Posted on Mar 13, 2024   Updated on Mar 13, 2024, 3:36 pm CDT

In a light-hearted yet revealing TikTok clip by Brooke (@aye.itz.brooke), the Marshalls employee brings to light the subtle pressures retail workers like herself face when tasked with promoting the store credit card. Through her dancing antics in the clip with 2.8 million views, Brooke portrays the lengths employees go to, almost camouflaging the sales pitch in an attempt to get customers to sign up for the credit card. This candid peek behind the retail curtain sheds light on the strategies to push credit cards onto consumers, often those who may need more time to fully grasp the financial commitment they’re entering into.

The overlay read, “Me performing for my customers so they will sign ip for the credit card so my manager will stop yelling at me in my walkie.”

Marshalls, a beacon for bargain hunters and part of the TJX Companies empire that includes T.J. Maxx, operates over 1,000 stores in the U.S., catering to a demographic keen on scoring deals on name-brand apparel and home goods. However, beneath the allure of discounted finds lies the push for the Marshalls credit card, an aspect of the shopping experience that bears heavier implications than rewards and points.

While offering enticing rewards for purchases, store cards often come with a steep interest rate that can quickly diminish any perceived savings or rewards. This aspect is particularly concerning given that the card is often marketed to those least equipped to manage lines of credit—shoppers drawn to Marshalls for its off-price offerings might already be navigating tight financial constraints. The reality that these credit cards, with their high interest rates and limited redemption options, are pushed onto customers through pressurized sales tactics speaks to a broader issue within the retail industry.

Some commenters understand the risks as customers and want nothing to do with these cards, including one person who wrote, “I always feel bad [because] there is genuinely nothing you could say that is going to make me open a store credit card.”

“Every customer, every time,” one person wrote, noting the employee pressures. Another commenter admitted, “I used to work at Marshalls, and they wanted us to bring it up THREE TIMES in a conversation.” “At our local kohls, you can HEAR the managers in the earpieces nagging them to ask me over and over,” said another person. “I feel so bad for the workers every time. I feel for you all.”

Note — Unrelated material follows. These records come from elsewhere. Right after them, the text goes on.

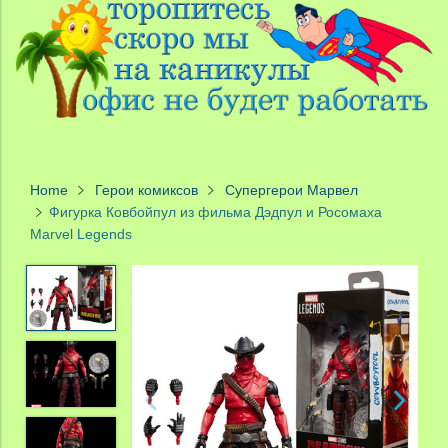
Home
Герои комиксов
Супергерои Марвел
Фигурка Ковбойпул из фильма Дэдпул и Росомаха
Marvel Legends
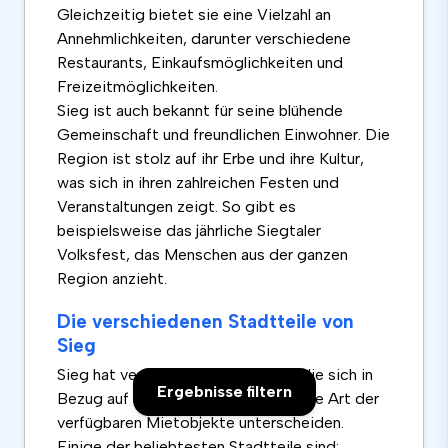
Gleichzeitig bietet sie eine Vielzahl an
Annehmlichkeiten, darunter verschiedene
Restaurants, Einkaufsmöglichkeiten und
Freizeitmöglichkeiten.
Sieg ist auch bekannt für seine blühende
Gemeinschaft und freundlichen Einwohner. Die
Region ist stolz auf ihr Erbe und ihre Kultur,
was sich in ihren zahlreichen Festen und
Veranstaltungen zeigt. So gibt es
beispielsweise das jährliche Siegtaler
Volksfest, das Menschen aus der ganzen
Region anzieht.
Die verschiedenen Stadtteile von
Sieg
Sieg hat verschiedene Stadtteile, die sich in
Ergebnisse filtern
Bezug auf die Lebensqualität und die Art der
verfügbaren Mietobjekte unterscheiden.
Einige der beliebtesten Stadtteile sind:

The Daily Dot has reported on numerous people, often current or former store employees, using these tactics and detailing their experiences.

Brooke’s TikTok video, while entertaining, opens up a conversation about the ethical considerations of retail credit promotions. It’s a vivid illustration of how employees are often put in the position of pushing financial products that may not be in the best interest of the customers they serve, particularly those looking for economic relief through discounted shopping. The practice raises questions about retailers’ responsibility to protect their customers from potentially burdensome financial products and the need for greater transparency in how these credit cards are marketed.


♬ original sound – ja.wanta

As discussions about retail practices and consumer rights continue to evolve, social media platforms like TikTok offer a valuable space for employees and consumers to share their experiences, raise awareness, and advocate for more conscientious retail practices. Beyond its immediate entertainment value, Brooke’s video, while meant to be comical, is also a brief commentary on the intersection of retail pressure, consumer vulnerability, and the marketing ethics of store credit cards in off-price retail environments.

The Daily Dot has contacted the TikToker and TJX Companies.